So it is not just lookup, but actual tree walking that is expensive. The
flip side is that you don't have to store a complete separate list of
the promised objects. Whether that's a win depends on how many local
objects you have, versus how many are promised.

But it would be possible to cache the promisor list to make the tradeoff
separately. E.g., do the walk over the promisor trees once (perhaps at
pack creation time), and store a sorted list of fixed-length (oid, type)
records that could be binary searched. You could even put it in the
.promisor file. :)

-Peff
Richard Oliver June 15, 2022, 5:40 p.m. UTC | #6
On 15/06/2022 05:00, Jeff King wrote:
> On Tue, Jun 14, 2022 at 08:35:16PM -0400, Taylor Blau wrote:
> 
>> On Tue, Jun 14, 2022 at 01:27:18PM -0400, Derrick Stolee wrote:
>>>> Did you have any other sort of performance test in mind? The remotes we
>>>> typically deal with are geographically far away and deal with a high volume
>>>> of traffic so we're keen to move behaviour to the client where it makes sense
>>>> to do so.
>>>
>>> I guess I wonder how large your promisor pack-files are in this test,
>>> since your implementation depends on for_each_packed_object(), which
>>> should be really inefficient if you're actually dealing with a large
>>> partial clone.
>>
>> I had the same thought. Storing data available in the promisor packs
>> into an oid_map is going to be expensive if there are many such objects.
>>
>> Is there a reason that we can't introduce a variant of
>> find_kept_pack_entry() that deals only with .promisor packs and look
>> these things up as-needed?
> 
> It's much worse than that. The promisor mechanism is fundamentally very
> inefficient in runtime, optimizing instead for size. Imagine I have a
> partial clone and I retrieve tree X, which points to a blob Y that I
> don't get. I have X in a promisor pack, and asking about it is
> efficient. But if I want to know about Y, I have no data structure
> mentioning Y except the tree X itself. So to enumerate all of the
> promisor edges, I have to walk all of the trees in the promisor pack.
> 
> So it is not just lookup, but actual tree walking that is expensive. The
> flip side is that you don't have to store a complete separate list of
> the promised objects. Whether that's a win depends on how many local
> objects you have, versus how many are promised.
> 
> But it would be possible to cache the promisor list to make the tradeoff
> separately. E.g., do the walk over the promisor trees once (perhaps at
> pack creation time), and store a sorted list of fixed-length (oid, type)
> records that could be binary searched. You could even put it in the
> .promisor file. :)
> 
> -Peff

I like the idea of caching the promisor list at pack creation time;
I'll start work on a patch set that implements this.
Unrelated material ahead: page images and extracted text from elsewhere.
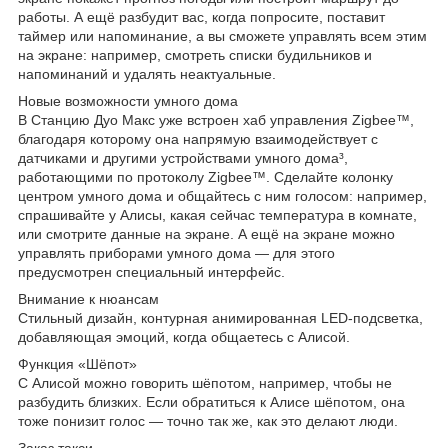
работы. А ещё разбудит вас, когда попросите, поставит
таймер или напоминание, а вы сможете управлять всем этим
на экране: например, смотреть списки будильников и
напоминаний и удалять неактуальные.
Новые возможности умного дома
В Станцию Дуо Макс уже встроен хаб управления Zigbee™,
благодаря которому она напрямую взаимодействует с
датчиками и другими устройствами умного дома³,
работающими по протоколу Zigbee™. Сделайте колонку
центром умного дома и общайтесь с ним голосом: например,
спрашивайте у Алисы, какая сейчас температура в комнате,
или смотрите данные на экране. А ещё на экране можно
управлять приборами умного дома — для этого
предусмотрен специальный интерфейс.
Внимание к нюансам
Стильный дизайн, контурная анимированная LED-подсветка,
добавляющая эмоций, когда общаетесь с Алисой.
Функция «Шёпот»
С Алисой можно говорить шёпотом, например, чтобы не
разбудить близких. Если обратиться к Алисе шёпотом, она
тоже понизит голос — точно так же, как это делают люди.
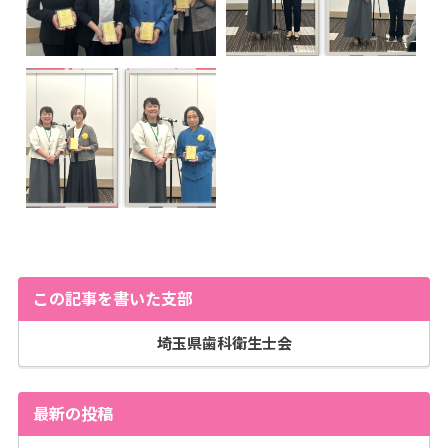
この記事を書いた支部
埼玉県歯科衛生士会
最新の投稿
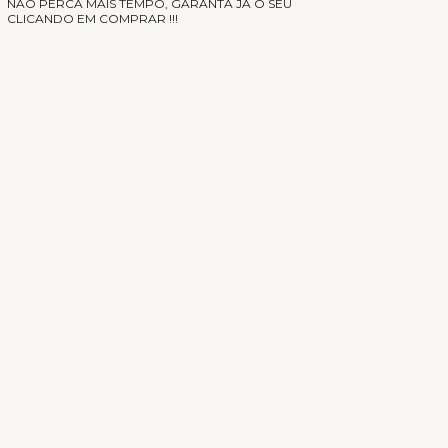
NÃO PERCA MAIS TEMPO, GARANTA JÁ O SEU
CLICANDO EM COMPRAR !!!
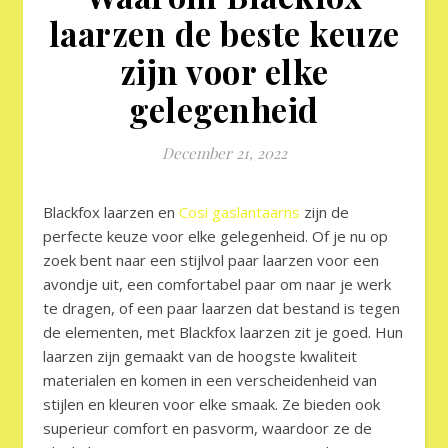
laarzen de beste keuze
zijn voor elke
gelegenheid
December 21, 2022
Blackfox laarzen en
Cosi gaslantaarns
zijn de
perfecte keuze voor elke gelegenheid. Of je nu op
zoek bent naar een stijlvol paar laarzen voor een
avondje uit, een comfortabel paar om naar je werk
te dragen, of een paar laarzen dat bestand is tegen
de elementen, met Blackfox laarzen zit je goed. Hun
laarzen zijn gemaakt van de hoogste kwaliteit
materialen en komen in een verscheidenheid van
stijlen en kleuren voor elke smaak. Ze bieden ook
superieur comfort en pasvorm, waardoor ze de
Meanwhile, is it worth considering a '--promised-as-missing' option
(or a config option) for invocations such as 'mktree --missing' that
prevents promised objects being faulted-in? Currently, the only
reliable way that I've found to prevent 'mktree --missing' faulting-in
promised objects is to remove the remote. Such an option could either
set the global variable 'fetch_if_missing' to '0' or could ensure
'OBJECT_INFO_SKIP_FETCH_OBJECT' is passed appropriately.

Cheers,
Richard
Derrick Stolee June 15, 2022, 6:17 p.m. UTC | #7
On 6/15/2022 1:40 PM, Richard Oliver wrote:
> On 15/06/2022 05:00, Jeff King wrote:

>> So it is not just lookup, but actual tree walking that is expensive. The
>> flip side is that you don't have to store a complete separate list of
>> the promised objects. Whether that's a win depends on how many local
>> objects you have, versus how many are promised.

This is also why blobless (or blob-size filters) are the recommended way
to use partial clone. It's just too expensive to have tree misses.

>> But it would be possible to cache the promisor list to make the tradeoff
>> separately. E.g., do the walk over the promisor trees once (perhaps at
>> pack creation time), and store a sorted list of fixed-length (oid, type)
>> records that could be binary searched. You could even put it in the
>> .promisor file. :)
>>
>> -Peff
> 
> I like the idea of caching the promisor list at pack creation time;
> I'll start work on a patch set that implements this.
> 
> Meanwhile, is it worth considering a '--promised-as-missing' option
> (or a config option) for invocations such as 'mktree --missing' that
> prevents promised objects being faulted-in? Currently, the only
> reliable way that I've found to prevent 'mktree --missing' faulting-in
> promised objects is to remove the remote. Such an option could either
> set the global variable 'fetch_if_missing' to '0' or could ensure
> 'OBJECT_INFO_SKIP_FETCH_OBJECT' is passed appropriately.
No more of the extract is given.